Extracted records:

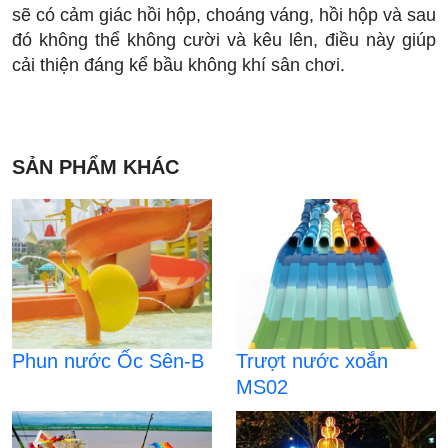
sẽ có cảm giác hồi hộp, choáng váng, hồi hộp và sau
đó không thể không cười và kêu lên, điều này giúp
cải thiện đáng kể bầu không khí sân chơi.
SẢN PHẨM KHÁC
Phun nước Ốc Sên-B
Trượt nước xoắn
MS02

Work to complete:
Provide only the count of lines in the records above that hold the word "không".

Finished exercise:
2